By Mark Glennon of Wirepoints
Illinois progressives are all over the media congratulating themselves on passage of The Illinois Worker Freedom of Speech Act, signed into law by Gov. JB Pritzker on Wednesday. It passed both houses in the General Assembly along strict party lines, with Republicans opposed
It has nothing to do with worker freedom of speech, creates a nightmare for employers and is yet another measure by the state that flagrantly ignores the First Amendment’s right to free speech.
Under the Act, most every employer in the state faces mandatory fines of $1,000 per employee plus civil lawsuits if they discuss “religious or political matters” at meetings where worker attendance is mandatory.
Think about that – no discussions allowed on political matters.
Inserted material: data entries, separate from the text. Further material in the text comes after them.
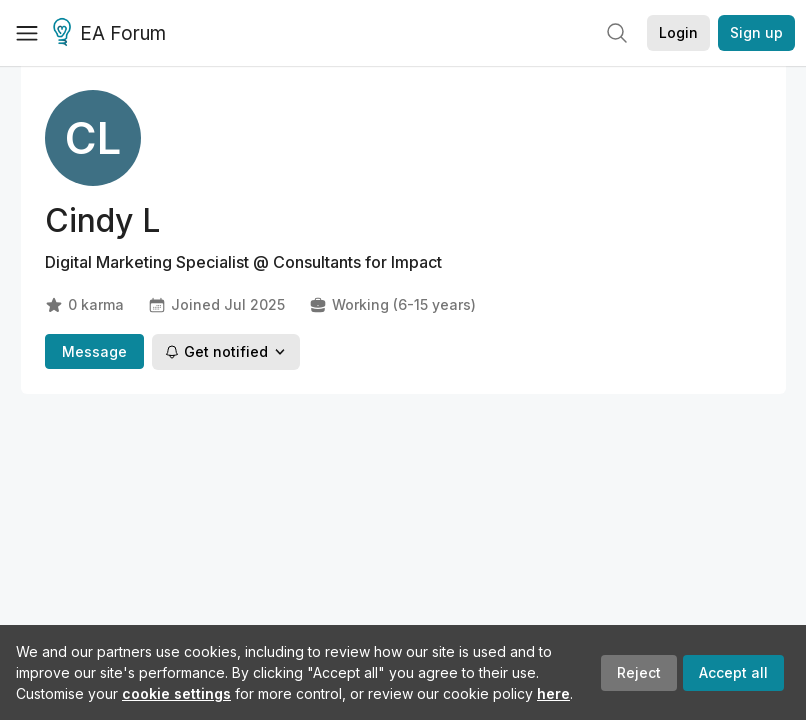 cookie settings (176, 693)
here (553, 693)
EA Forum (112, 34)
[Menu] (27, 33)
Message (94, 351) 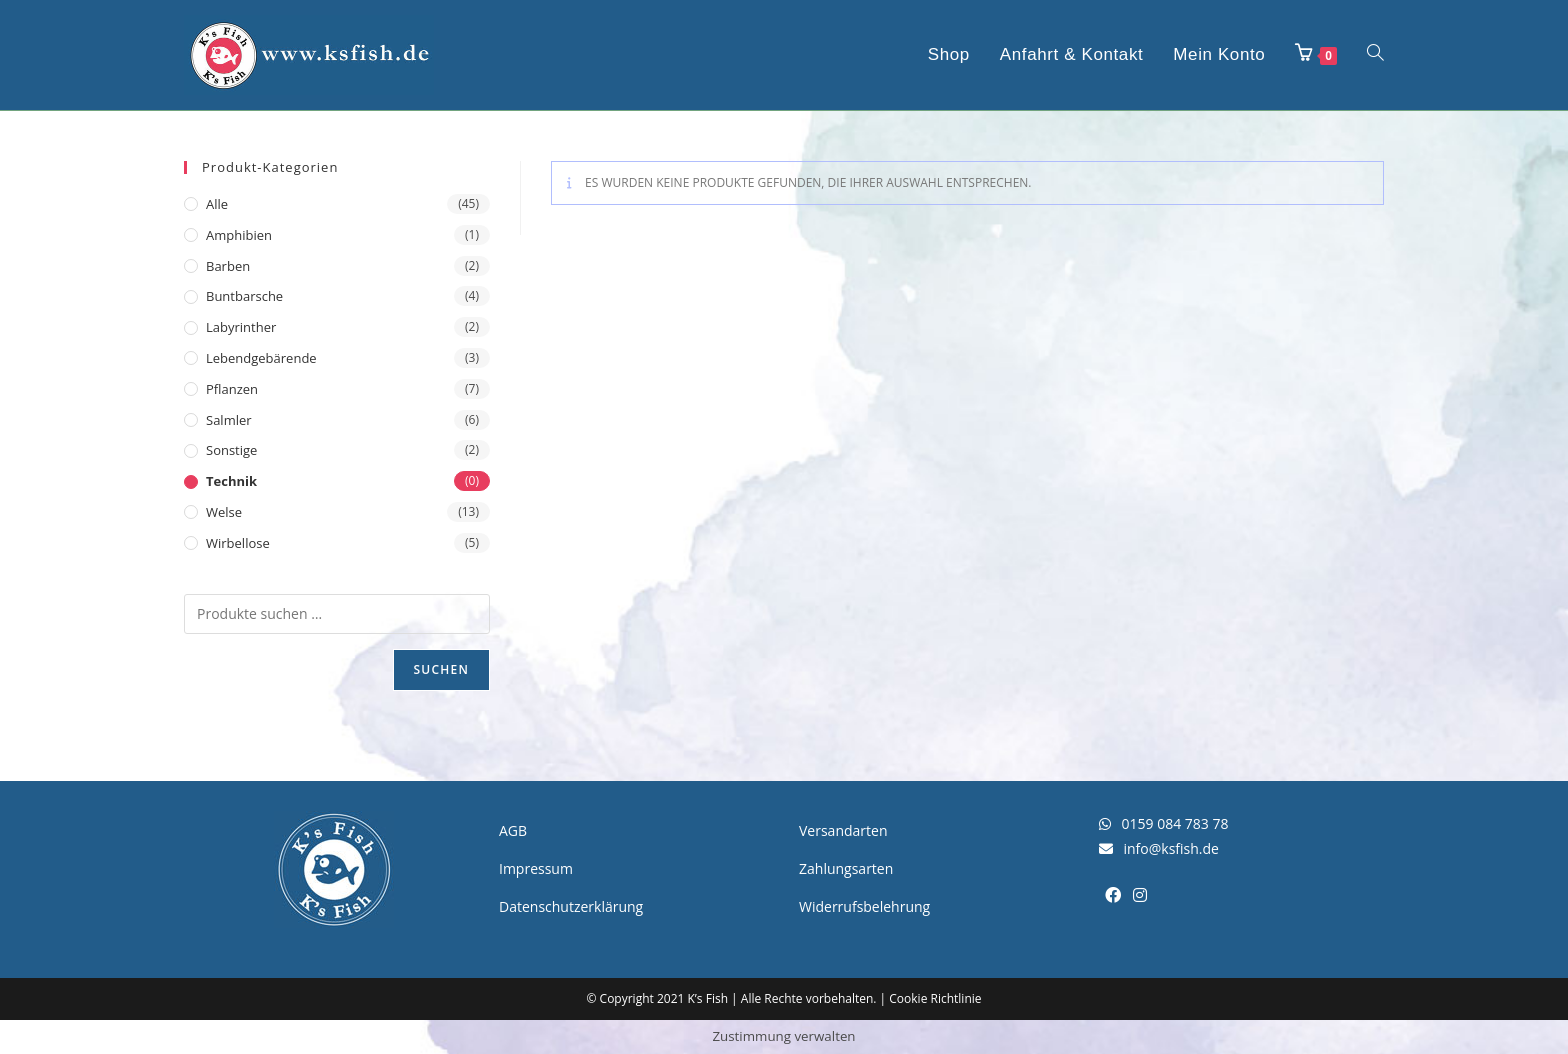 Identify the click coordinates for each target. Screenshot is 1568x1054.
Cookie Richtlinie (935, 998)
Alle (217, 204)
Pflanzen (232, 389)
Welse (224, 512)
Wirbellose (238, 543)
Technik (231, 481)
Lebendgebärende (261, 358)
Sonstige (231, 450)
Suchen (441, 669)
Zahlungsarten (846, 868)
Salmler (229, 420)
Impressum (536, 868)
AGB (513, 830)
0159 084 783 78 (1163, 823)
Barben (228, 266)
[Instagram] (1140, 895)
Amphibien (239, 235)
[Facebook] (1113, 895)
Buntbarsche (244, 296)
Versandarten (843, 830)
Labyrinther (241, 327)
So, say you work for a company that makes a renewable energy product of some kind. Your employer would be fined for a meeting discussing the importance of government subsidies for your product and your job . Likewise, a company making conventional gasoline powered vehicles could not tell its employees about the impact of government efforts to replace them with electric vehicle makers.
The list of similar examples is endless. Most every company today has matters pending in government that could impact the company, its capacity to hire people, how much it can afford to pay them and even matters outside of the company’s business that may be important to workers. Employers obviously should have the right to communicate their views on that and hope their workers will support them, and they do under the First Amendment.
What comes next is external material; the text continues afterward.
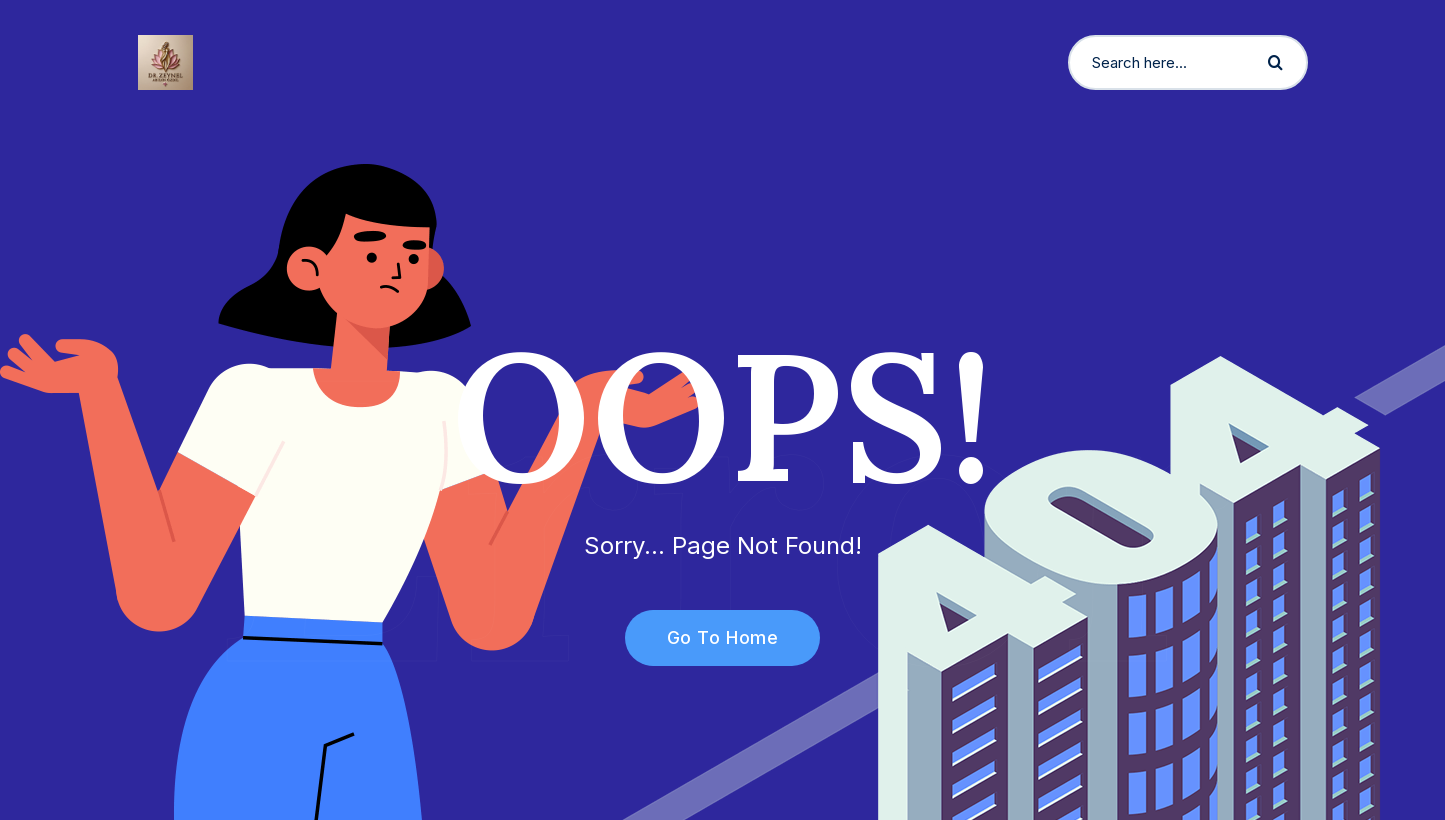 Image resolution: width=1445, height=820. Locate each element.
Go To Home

Some companies are particularly political. Take a look, for example, at some of Google’s leaked “all hands meetings.” Many brim with discussion of political matters. Here’s a clip from one where Google execs melted down, some choking up, while discussing Donald Trump’s election and how they should counteract it.
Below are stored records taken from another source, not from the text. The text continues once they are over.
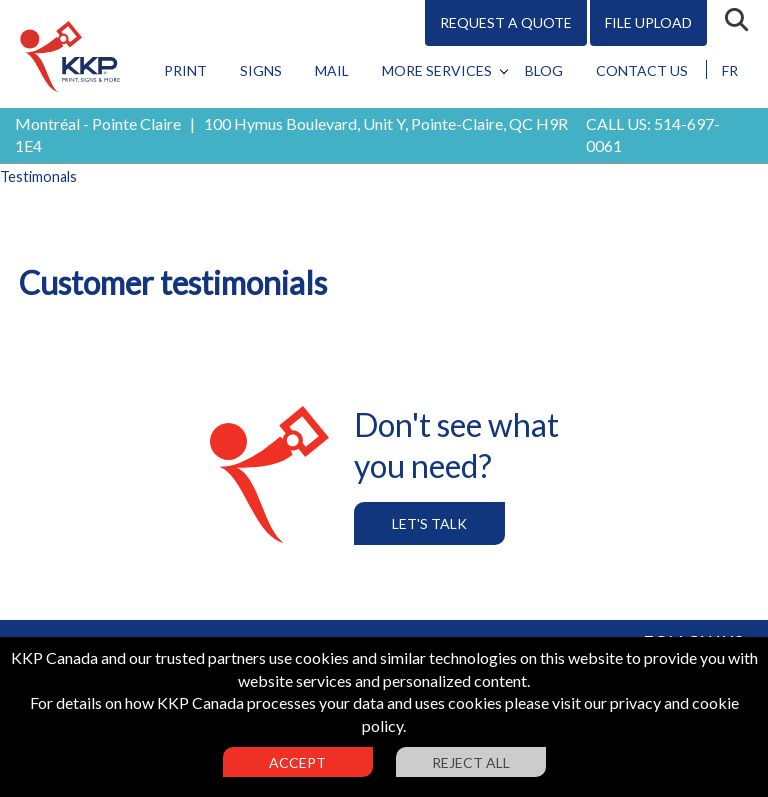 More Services (437, 70)
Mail (332, 70)
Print (185, 70)
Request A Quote (506, 22)
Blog (544, 70)
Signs (261, 70)
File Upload (648, 22)
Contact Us (642, 70)
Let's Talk (429, 523)
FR (730, 70) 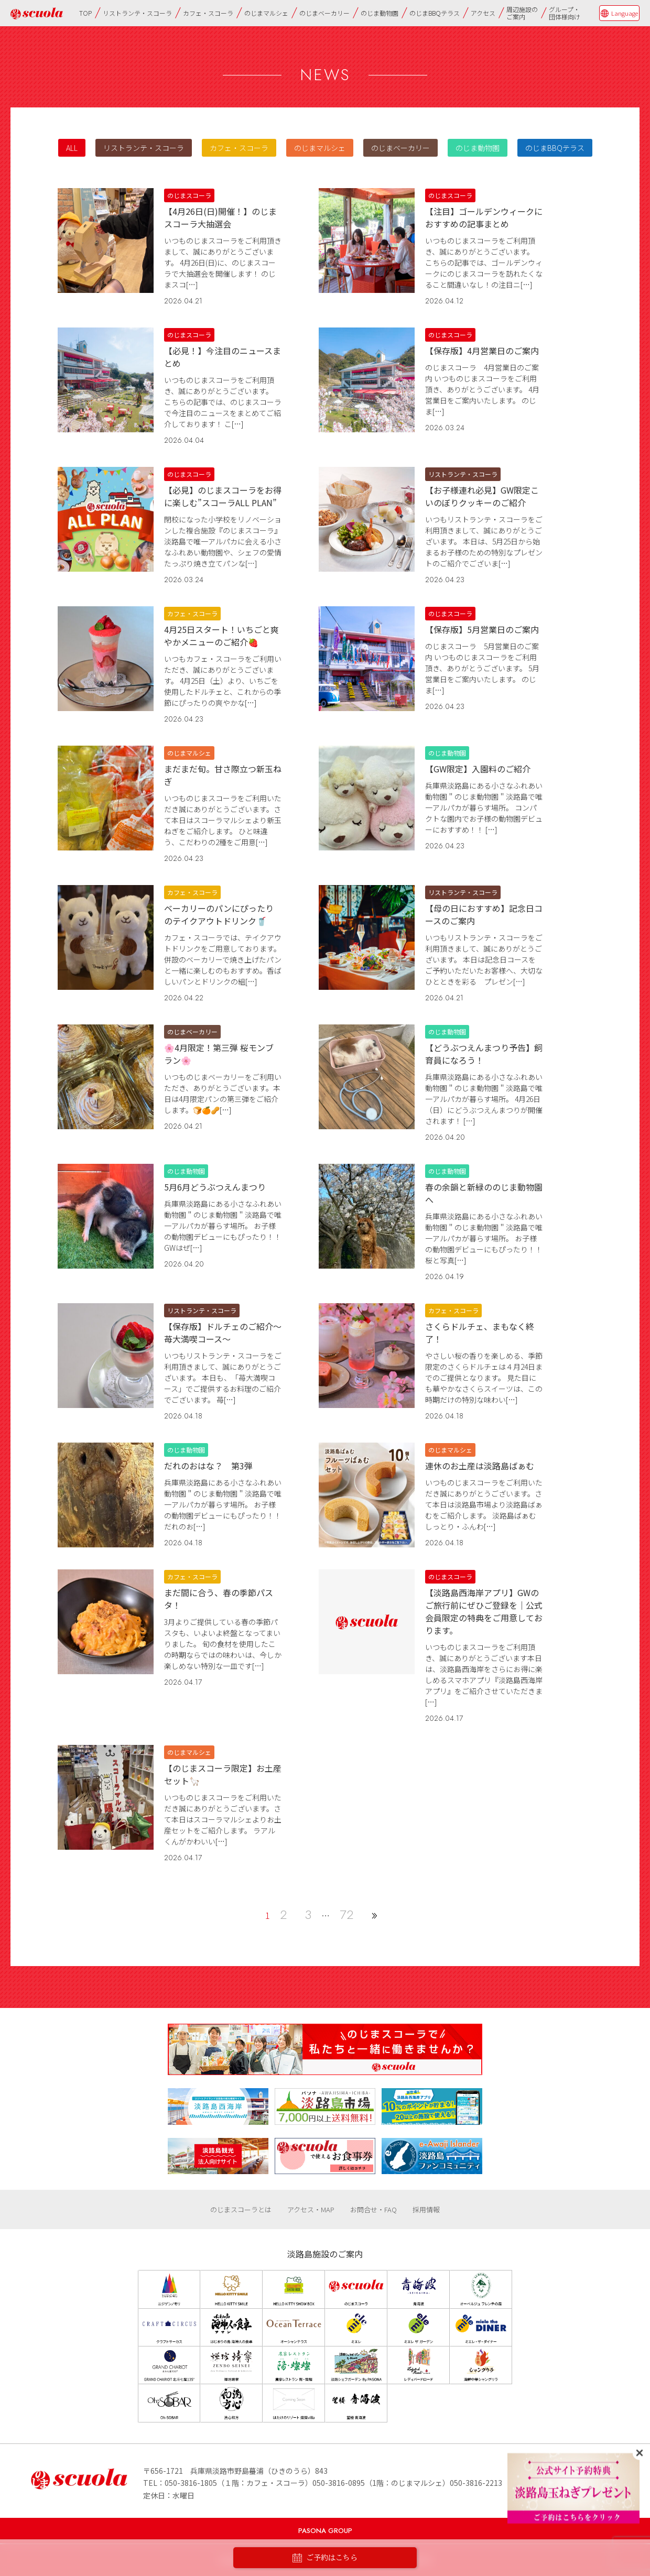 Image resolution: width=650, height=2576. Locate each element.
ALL (72, 148)
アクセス (483, 12)
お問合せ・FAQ (373, 2209)
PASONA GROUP (325, 2531)
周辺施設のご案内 (522, 13)
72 (346, 1914)
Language (624, 13)
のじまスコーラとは (241, 2209)
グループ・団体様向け (564, 13)
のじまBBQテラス (434, 12)
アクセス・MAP (310, 2209)
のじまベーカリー (324, 12)
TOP (85, 12)
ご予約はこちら (325, 2557)
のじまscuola (36, 13)
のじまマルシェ (266, 12)
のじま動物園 (379, 12)
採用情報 (426, 2209)
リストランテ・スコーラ (137, 12)
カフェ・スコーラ (208, 12)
I don’t know whether attendance was required at those meetings, but if it was and such a meeting was in Illinois, the company would be fined a thousand bucks under the Act for every Illinois employee there. That’s wrong. Giggle if you want but they should be free to discuss those things as they choose.
The list of exemptions from the Act is very narrow. Even nonprofit 501(c)(3) companies are covered. Most think tanks and many political policy operations on the left and right are 501(c)(3)s, including Wirepoints. We and others like us now can’t discuss government matters at our internal meetings?
Good luck trying to force us to comply. The Act is as brazen a First Amendment violation as you will find. At least six other states have passed or are considering similar legislation, called “captive audience bans,” and they are already being challenged in court on First Amendment grounds.
The main purpose of the Act was to ban meetings where management discourages union activity. The Act does that, but to say it’s overbroad would be a monumental understatement. Even that purpose is legally questionable. Other captive audience bans are being challenged on the grounds that the field is preempted by the National Labor Relations Act, making the state laws impermissible.
Illinois has now firmly established itself as the state most hostile to freedom of speech. A list of examples is below.
In one case last year, the state’s First Amendment violation was so extreme that a federal judge ridiculed it as “stupid” as well as unconstitutional. That forced Illinois Attorney General Kwame Raoul to give up trying to defend the law at issue.
Let’s hope this new law gets taken to court fast. It, too, is stupid as well as unconstitutional.